Jesus invited him to discipleship and it was that invitation that he was afraid to accept. It would have been far easier to give away his possessions than to give away himself. In freedom, Jesus lets him walk away.

“You’re asking way too much of me, Jesus” That may be what we are thinking when we hear this Gospel. This is one of the most haunting passages in the New Treatment.  I often wonder what one thing I’m lacking. Well, to be honest how many things I’m lacking and how would I respond to Jesus if he confronted me. Maybe that’s why I’m not so quick to pose the question that the rich young man did. What’s the “one thing” for you?

I do believe that Jesus is not telling us that we must go and sell all we have and give it to the poor. He is saying that if God is to be the fundamental reality in our lives then there can’t be any big competition. Money in the New Testament is neutral, not intrinsically good or bad. It’s how we make and spend it that can cause either health and justice or illness and greed.

For some, the ultimate reality in life may be money, for others it may be something else. Jesus is asking the rich young man—and us—to come to terms with that.

All those who accepted the invitation from Jesus to discipleship walked away from something, not because it was a prerequisite but a consequence.  They followed and left stuff behind, not because it was bad stuff, but because it was in the way. 
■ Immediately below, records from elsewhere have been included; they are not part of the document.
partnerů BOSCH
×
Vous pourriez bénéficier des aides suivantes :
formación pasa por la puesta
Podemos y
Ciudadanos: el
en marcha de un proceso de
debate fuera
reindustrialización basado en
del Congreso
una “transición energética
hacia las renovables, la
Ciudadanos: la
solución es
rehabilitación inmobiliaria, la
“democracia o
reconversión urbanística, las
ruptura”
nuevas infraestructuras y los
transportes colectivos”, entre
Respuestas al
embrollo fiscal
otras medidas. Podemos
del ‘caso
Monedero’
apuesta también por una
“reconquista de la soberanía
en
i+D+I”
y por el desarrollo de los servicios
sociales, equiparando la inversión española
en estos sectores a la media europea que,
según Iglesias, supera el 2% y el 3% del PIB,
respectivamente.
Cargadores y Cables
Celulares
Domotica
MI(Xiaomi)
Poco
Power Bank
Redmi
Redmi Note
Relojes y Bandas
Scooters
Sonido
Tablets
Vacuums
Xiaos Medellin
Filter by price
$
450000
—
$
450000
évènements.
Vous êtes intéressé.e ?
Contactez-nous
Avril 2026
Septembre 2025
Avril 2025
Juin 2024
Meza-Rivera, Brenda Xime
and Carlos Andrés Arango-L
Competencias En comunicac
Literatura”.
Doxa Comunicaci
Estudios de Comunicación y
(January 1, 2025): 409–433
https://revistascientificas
At the heart of this encounter between Jesus and the rich young man is the truth that there is nothing we can do on our own to inherit eternal life or earn our way to heaven. Whether we are rich or not, it’s only through God’s grace and mercy that we get there.

No question we ask, no resistance we put forth can defeat the determination of God in Christ to have us for God’s own and to give us a life that’s worth living, a life that is lived on the foundation of loving God and neighbor rather than just getting answers to our big questions.
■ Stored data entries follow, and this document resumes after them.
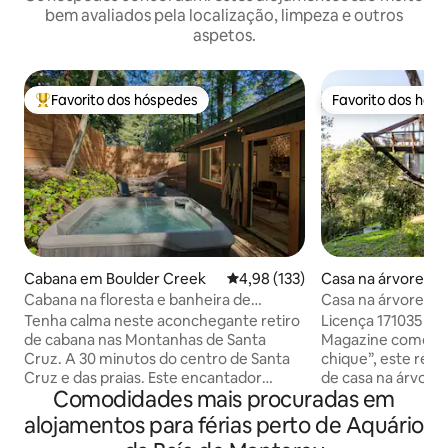
bem avaliados pela localização, limpeza e outros
aspetos.
Favorito dos hóspedes
Favorito dos hós
Favoritos dos hóspedes mais apreciados
Favorito dos hós
Cabana em Boulder Creek
Classificação média de 4,98 em 5
4,98 (133)
Casa na árvore e
Cabana na floresta e banheira de
Casa na árvore tra
hidromassagem
o mar
Tenha calma neste aconchegante retiro
Licença 171035 Ap
de cabana nas Montanhas de Santa
Magazine como u
Cruz. A 30 minutos do centro de Santa
chique”, este retir
Cruz e das praias. Este encantador
de casa na árvore
Comodidades mais procuradas em
estúdio de 400 pés quadrados é o
meados do século
cenário perfeito para se desconectar da
naturais, como ma
alojamentos para férias perto de Aquário
vida da cidade e mergulhar nas sequoias.
criar uma sensaçã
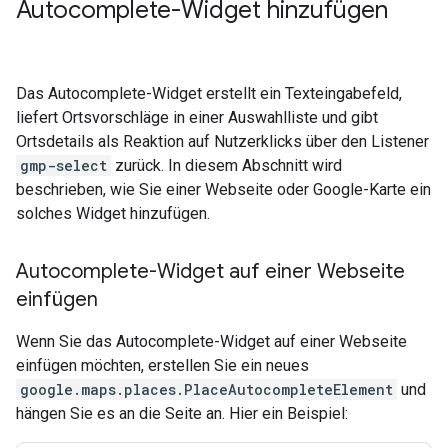
Autocomplete-Widget hinzufügen
Das Autocomplete-Widget erstellt ein Texteingabefeld,
liefert Ortsvorschläge in einer Auswahlliste und gibt
Ortsdetails als Reaktion auf Nutzerklicks über den Listener
gmp-select
zurück. In diesem Abschnitt wird
beschrieben, wie Sie einer Webseite oder Google-Karte ein
solches Widget hinzufügen.
Autocomplete-Widget auf einer Webseite
einfügen
Wenn Sie das Autocomplete-Widget auf einer Webseite
einfügen möchten, erstellen Sie ein neues
google.maps.places.PlaceAutocompleteElement
und
hängen Sie es an die Seite an. Hier ein Beispiel:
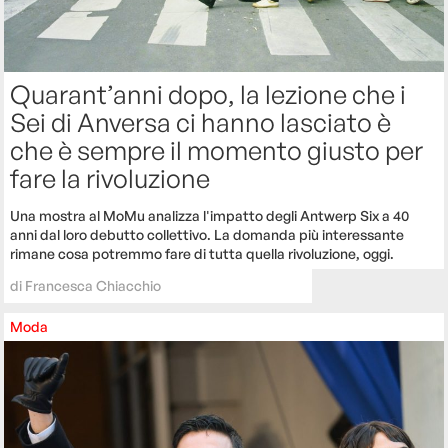
Quarant’anni dopo, la lezione che i
Sei di Anversa ci hanno lasciato è
che è sempre il momento giusto per
fare la rivoluzione
Una mostra al MoMu analizza l'impatto degli Antwerp Six a 40
anni dal loro debutto collettivo. La domanda più interessante
rimane cosa potremmo fare di tutta quella rivoluzione, oggi.
di
Francesca Chiacchio
Moda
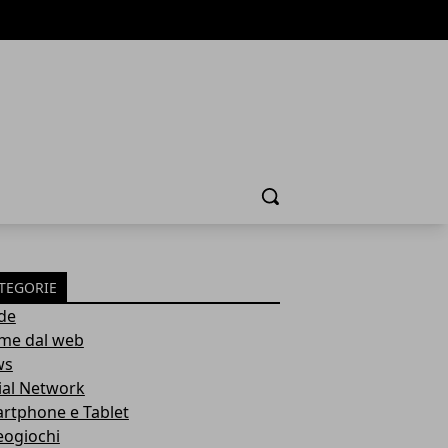
Cerca
TEGORIE
de
ime dal web
ws
ial Network
rtphone e Tablet
eogiochi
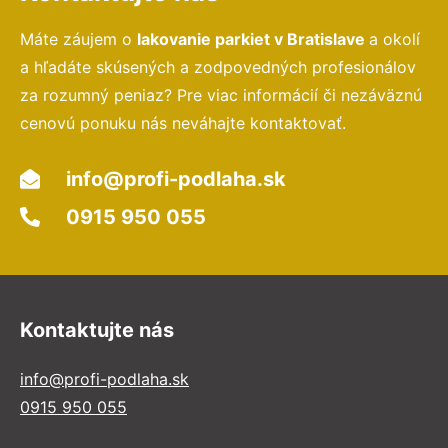
Máte záujem o
lakovanie parkiet v Bratislave
a okolí
a hľadáte skúsených a zodpovedných profesionálov
za rozumný peniaz? Pre viac informácií či nezáväznú
cenovú ponuku nás neváhajte kontaktovať.
info@profi-podlaha.sk
0915 950 055
Kontaktujte nás
info@profi-podlaha.sk
0915 950 055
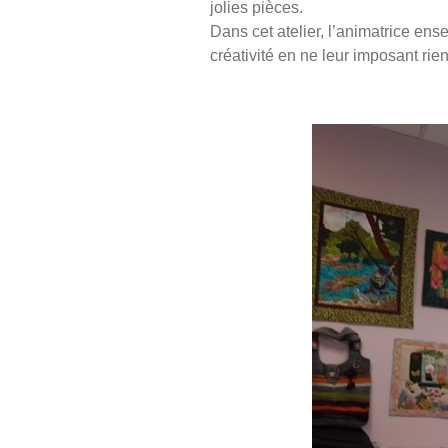
jolies pièces.
Dans cet atelier, l’animatrice ens
créativité en ne leur imposant rie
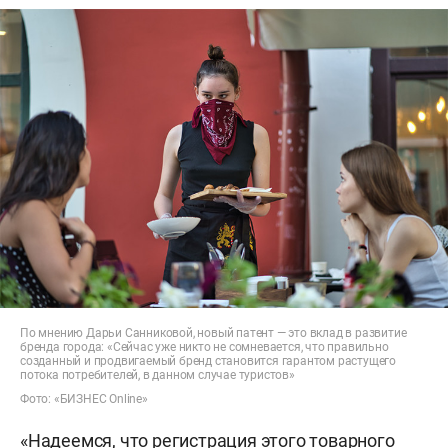
По мнению Дарьи Санниковой, новый патент — это вклад в развитие
бренда города: «Сейчас уже никто не сомневается, что правильно
созданный и продвигаемый бренд становится гарантом растущего
потока потребителей, в данном случае туристов»
Фото: «БИЗНЕС Online»
«Надеемся, что регистрация этого товарного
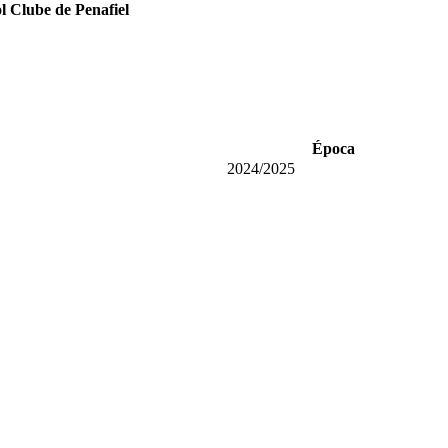
l Clube de Penafiel
Época
2024/2025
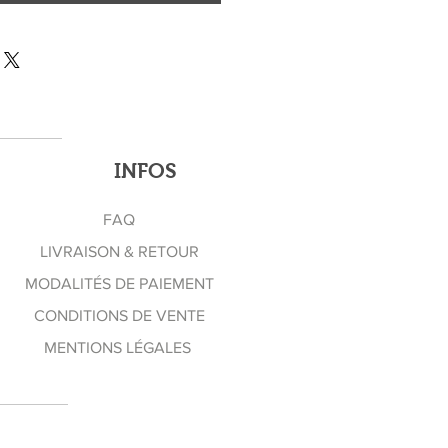
INFOS
FAQ
LIVRAISON & RETOUR
MODALITÉS DE PAIEMENT
CONDITIONS DE VENTE
MENTIONS LÉGALES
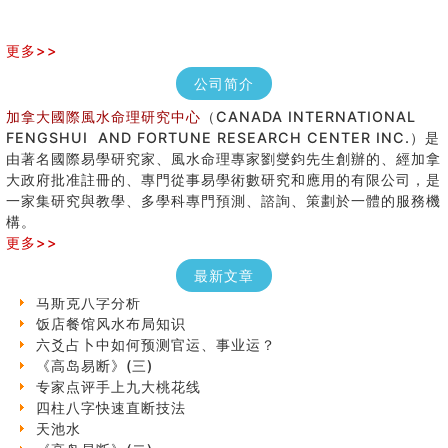
更多>>
公司简介
加拿大國際風水命理研究中心
（CANADA INTERNATIONAL
FENGSHUI AND FORTUNE RESEARCH CENTER INC.）是
由著名國際易學研究家、風水命理專家劉燮鈞先生創辦的、經加拿
大政府批准註冊的、專門從事易學術數研究和應用的有限公司，是
七夕节 我国唯一一个以女性为主角传统节日
一家集研究與教學、多學科專門預測、諮詢、策劃於一體的服務機
手指饱满福运加身，这种手相福运在何处？
構。
八字铁口直断经验总结五十条
更多>>
《高岛易断》(四)
民間風水知識九十四條
最新文章
马斯克八字分析
饭店餐馆风水布局知识
六爻占卜中如何预测官运、事业运？
《高岛易断》(三)
专家点评手上九大桃花线
四柱八字快速直断技法
天池水
《高岛易断》(二)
Some time ago, I read a story about a woman who experienced a dramatic life transformation well after midlife. She ended up changing some of her social habits and even some of her friends. “God’s grace is free,” she was fond of saying, “but it can also be very expensive.”  She wasn’t a man, and she wasn’t rich, but I think she got the message of this morning’s Gospel.

As Mark Twain once said, “It’s not what I don’t understand in the Bible that bothers me; it’s what I understand too well.”